The Debezium PostgreSQL connector creates and publishes to a separate topic for each database table. I am trying to determine whether it’s possible for events for all tables to be routed to a single topic instead of a topic per table. There are a number of reasons why this is desirable, including:
After talking to Randall Hauck and Ewen Cheslack-Postava at the Kafka Summit, it sounded like this might be achievable using the RegexRouter Transform. However, after giving this a quick test, I found that it does not work. Since the schema for each table is different, when it is registered with the SchemaRegistry (I am also using the AvroConverter), the transformed topic name is used (instead of the original/unique topic name which I believe would have allowed this to work).
Does anyone know if it’s possible to do this (or another way)?

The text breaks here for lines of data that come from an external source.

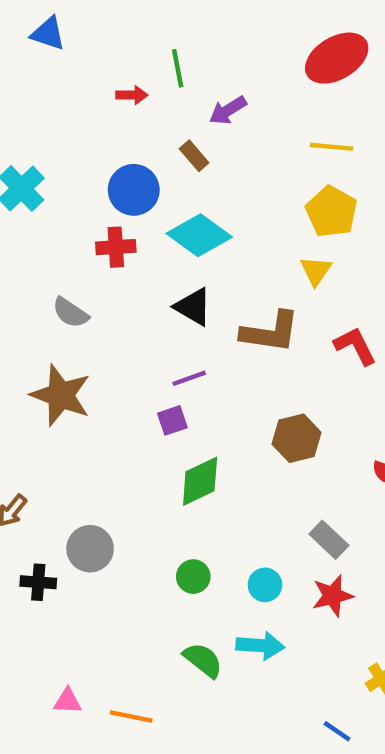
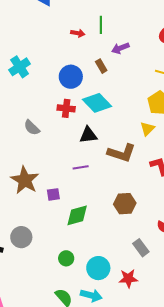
red cross: (116, 247) -> (66, 108), moved
black triangle: (193, 307) -> (88, 135), turned -48
brown star: (61, 395) -> (25, 180), moved
purple square: (172, 420) -> (53, 194), moved
gray rectangle: (329, 540) -> (141, 248), moved
cyan circle: (265, 585) -> (98, 268), size x1.5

[2017-05-16 15:16:52,110] ERROR Task debezium-connector-0 threw an uncaught and unrecoverable exception (org.apache.kafka.connect.runtime.WorkerTask:141)
org.apache.kafka.connect.errors.DataException: Node1.public.onetopic
at io.confluent.connect.avro.AvroConverter.fromConnectData(AvroConverter.java:75)

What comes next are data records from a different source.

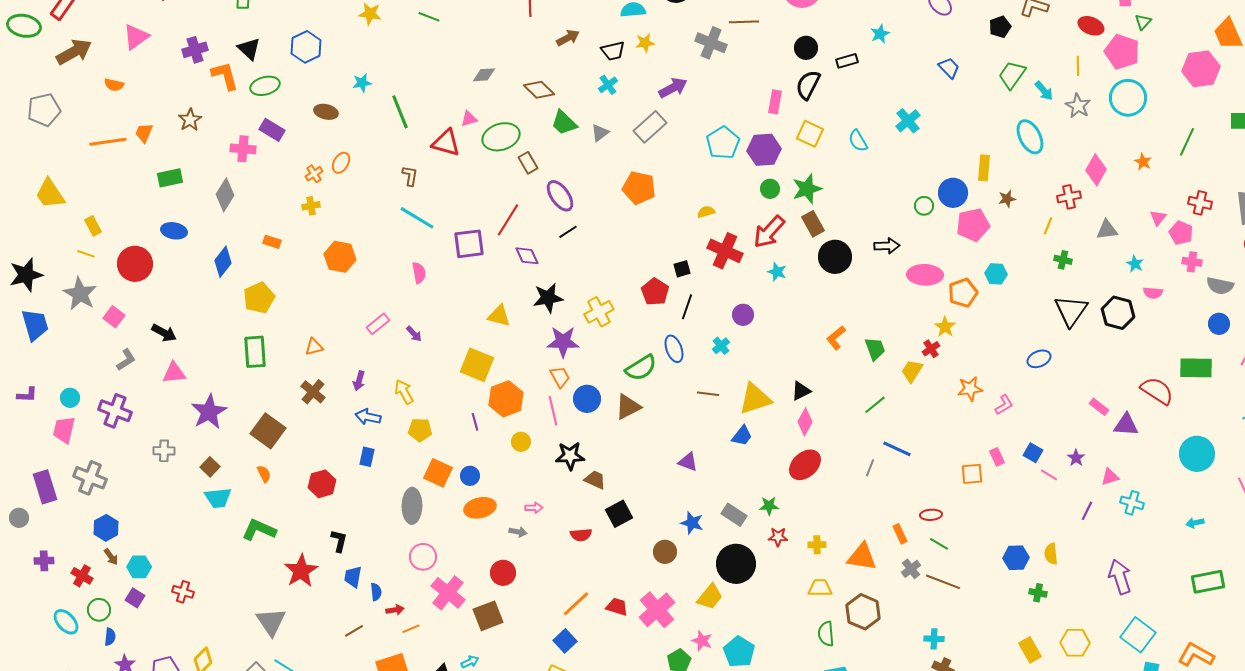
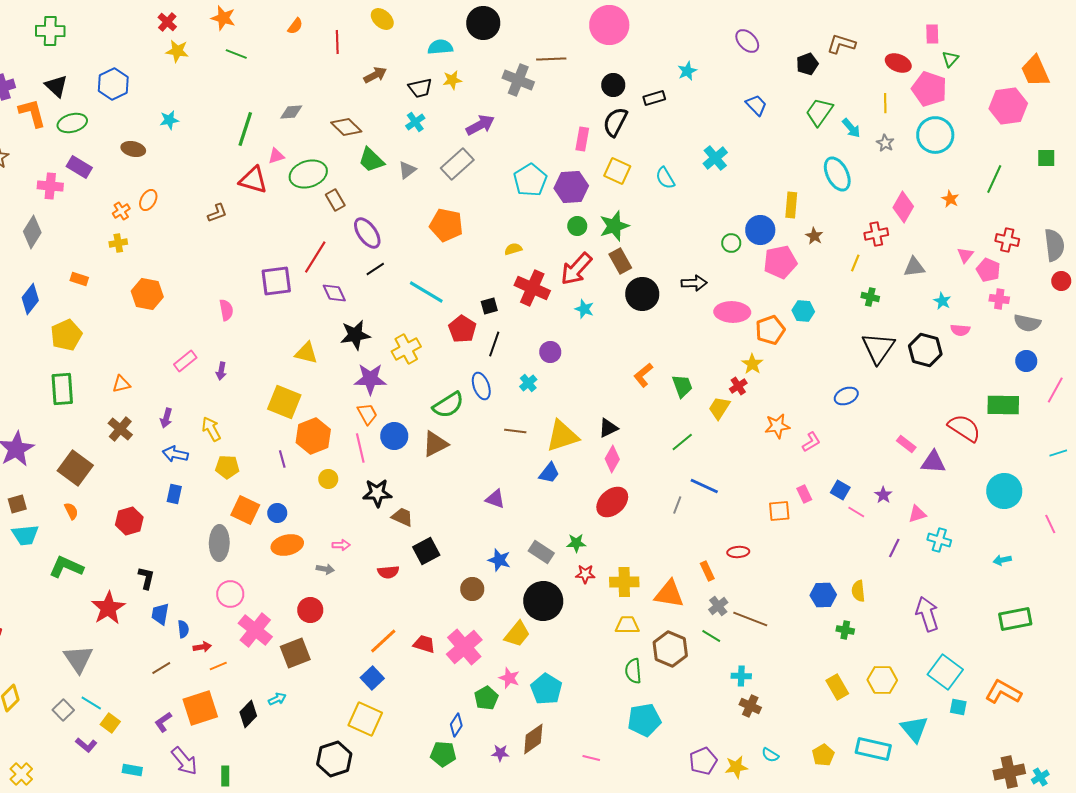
gray star: (1078, 106) -> (885, 143), size x0.7
green line: (400, 112) -> (245, 129), moved, turned 40
brown L-shape: (410, 176) -> (217, 213), turned 60
brown star: (1007, 199) -> (814, 236), turned -30
cyan line: (417, 218) -> (426, 292), moved
purple arrow: (414, 334) -> (221, 371), turned 54
brown square: (210, 467) -> (17, 504), turned 30
green line: (939, 544) -> (711, 636), moved
yellow cross: (817, 545) -> (624, 582), size x1.6

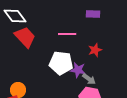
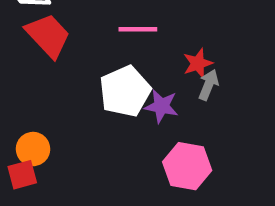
white pentagon: (61, 63) -> (125, 91), turned -30
gray arrow: (89, 79) -> (208, 85), moved, turned -104

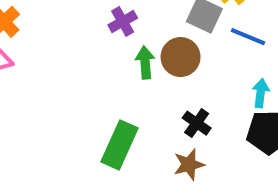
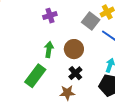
brown circle: (181, 57) -> (74, 49), moved
green arrow: (145, 62) -> (49, 50), moved

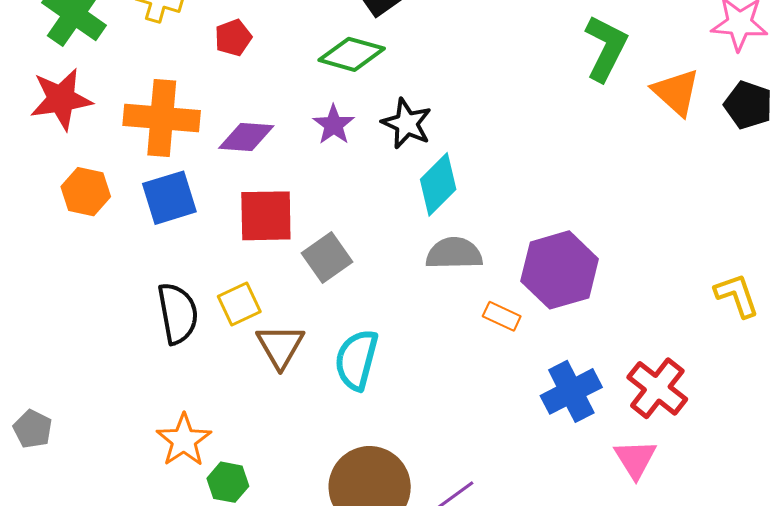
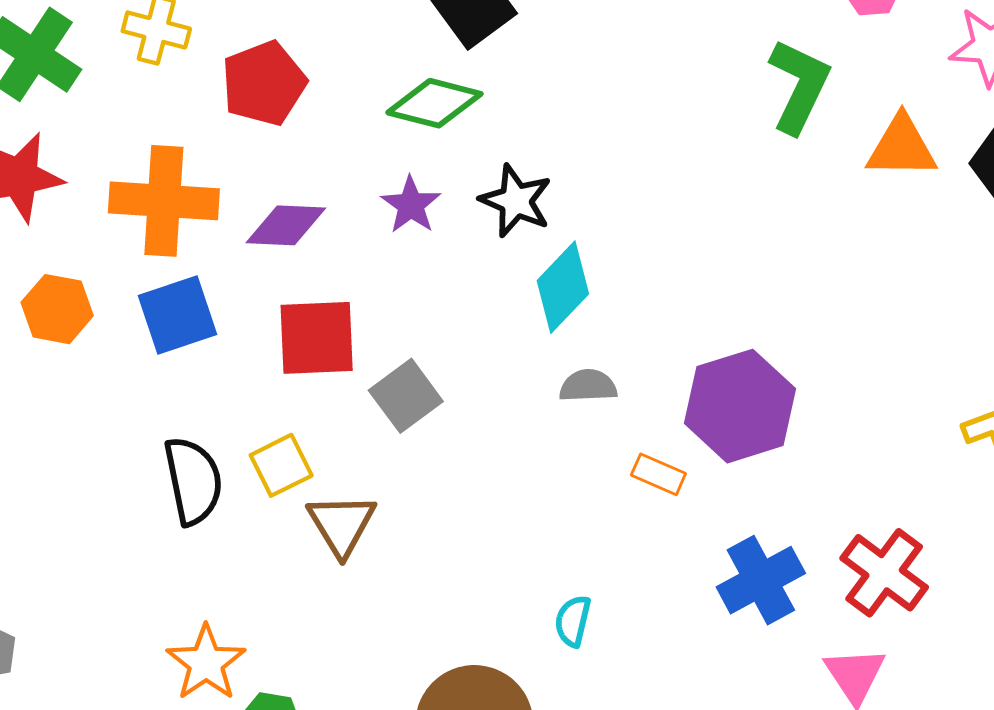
red pentagon: (233, 38) -> (264, 83), size x1.6
orange triangle: (676, 92) -> (902, 147), turned -40
gray semicircle: (454, 253) -> (588, 386), size x0.7
cyan semicircle: (356, 360) -> (573, 621), moved, size x0.6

at org.apache.kafka.connect.runtime.WorkerSourceTask.sendRecords(WorkerSourceTask.java:196)
at org.apache.kafka.connect.runtime.WorkerSourceTask.execute(WorkerSourceTask.java:167)

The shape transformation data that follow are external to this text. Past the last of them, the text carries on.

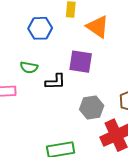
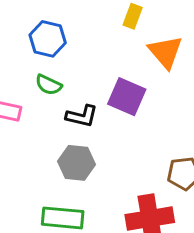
blue hexagon: (40, 28) -> (48, 39), moved
gray hexagon: (92, 108) -> (76, 163), moved

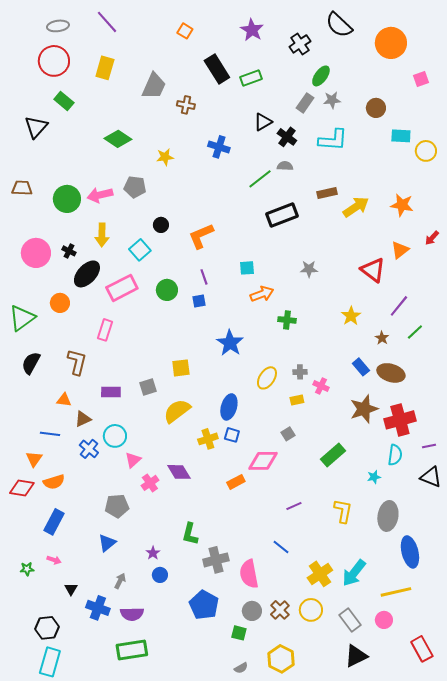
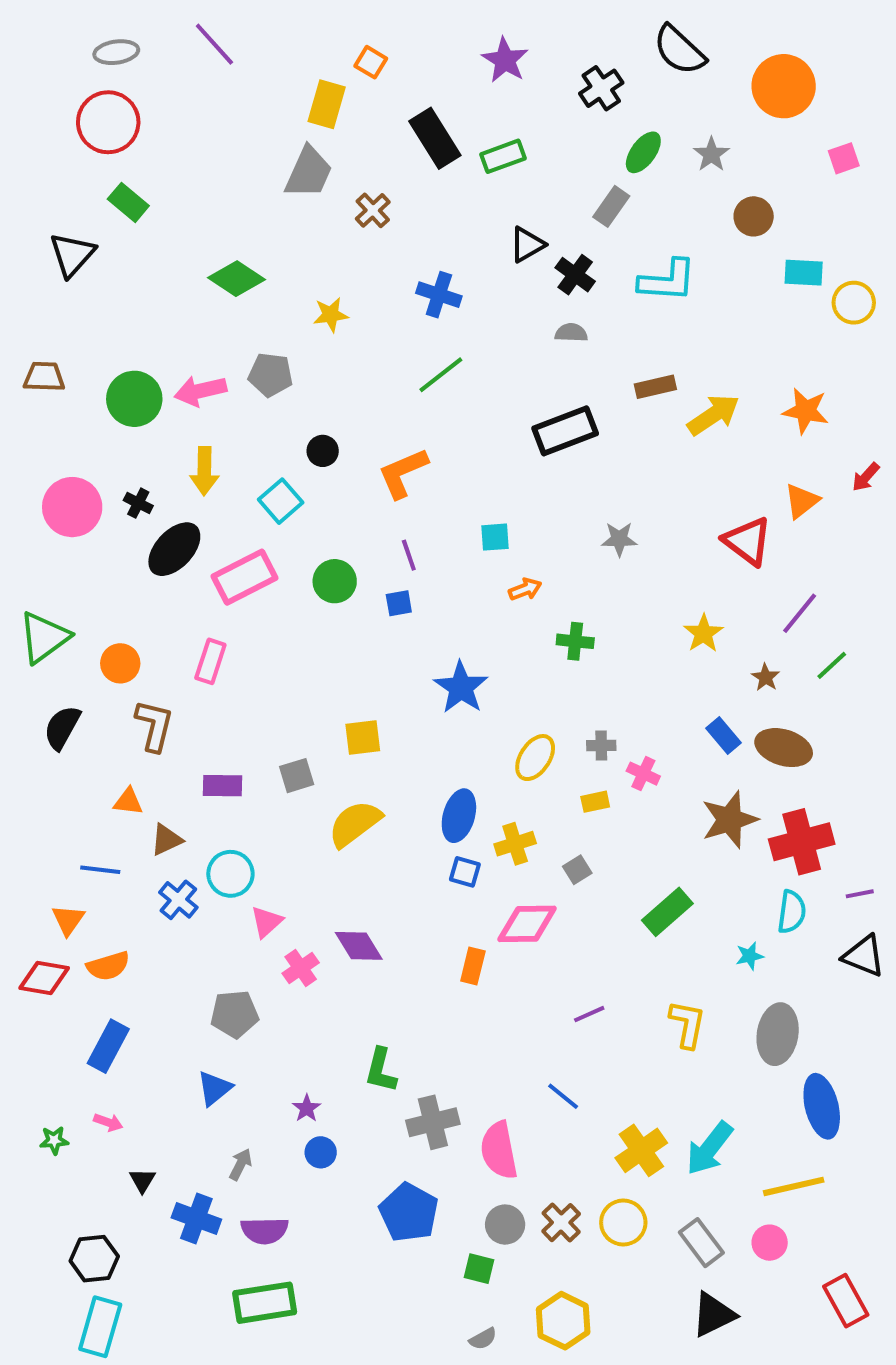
yellow rectangle: (105, 68) -> (327, 104), moved
gray star: (332, 100) -> (711, 154), moved, turned -30
brown cross: (186, 105) -> (373, 210), turned 36
green line: (260, 179) -> (441, 375), moved
orange arrow: (262, 294) -> (525, 589), size x0.7
orange circle: (60, 303) -> (120, 663), moved
yellow cross: (208, 439) -> (515, 844), moved
orange rectangle: (236, 482) -> (473, 966), turned -48

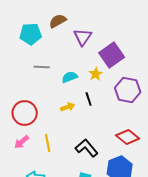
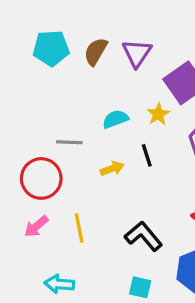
brown semicircle: (58, 21) -> (96, 52), moved, turned -30
gray line: (42, 67) -> (69, 142), moved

at org.apache.kafka.connect.runtime.WorkerTask.doRun(WorkerTask.java:139)
at org.apache.kafka.connect.runtime.WorkerTask.run(WorkerTask.java:182)
at java.util.concurrent.Executors$RunnableAdapter.call(Executors.java:511)
at java.util.concurrent.FutureTask.run(FutureTask.java:266)
at java.util.concurrent.ThreadPoolExecutor.runWorker(ThreadPoolExecutor.java:1142)
at java.util.concurrent.ThreadPoolExecutor$Worker.run(ThreadPoolExecutor.java:617)
at java.lang.Thread.run(Thread.java:745)
Caused by: org.apache.kafka.common.errors.SerializationException: Error registering Avro schema: {"type":"record","name":"Key","namespace":"Node1.public.weather","fields":[{"name":"city","type":"string"}],"connect.name":"Node1.public.weather.Key"}
Caused by: io.confluent.kafka.schemaregistry.client.rest.exceptions.RestClientException: Schema being registered is incompatible with an earlier schema; error code: 409
at io.confluent.kafka.schemaregistry.client.rest.RestService.sendHttpRequest(RestService.java:170)
at io.confluent.kafka.schemaregistry.client.rest.RestService.httpRequest(RestService.java:188)
at io.confluent.kafka.schemaregistry.client.rest.RestService.registerSchema(RestService.java:245)
at io.confluent.kafka.schemaregistry.client.rest.RestService.registerSchema(RestService.java:237)
at io.confluent.kafka.schemaregistry.client.rest.RestService.registerSchema(RestService.java:232)
at io.confluent.kafka.schemaregistry.client.CachedSchemaRegistryClient.registerAndGetId(CachedSchemaRegistryClient.java:59)
at io.confluent.kafka.schemaregistry.client.CachedSchemaRegistryClient.register(CachedSchemaRegistryClient.java:91)
at io.confluent.kafka.serializers.AbstractKafkaAvroSerializer.serializeImpl(AbstractKafkaAvroSerializer.java:72)
at io.confluent.connect.avro.AvroConverter$Serializer.serialize(AvroConverter.java:103)
at io.confluent.connect.avro.AvroConverter.fromConnectData(AvroConverter.java:73)
at org.apache.kafka.connect.runtime.WorkerSourceTask.sendRecords(WorkerSourceTask.java:196)
at org.apache.kafka.connect.runtime.WorkerSourceTask.execute(WorkerSourceTask.java:167)
at org.apache.kafka.connect.runtime.WorkerTask.doRun(WorkerTask.java:139)
at org.apache.kafka.connect.runtime.WorkerTask.run(WorkerTask.java:182)
at java.util.concurrent.Executors$RunnableAdapter.call(Executors.java:511)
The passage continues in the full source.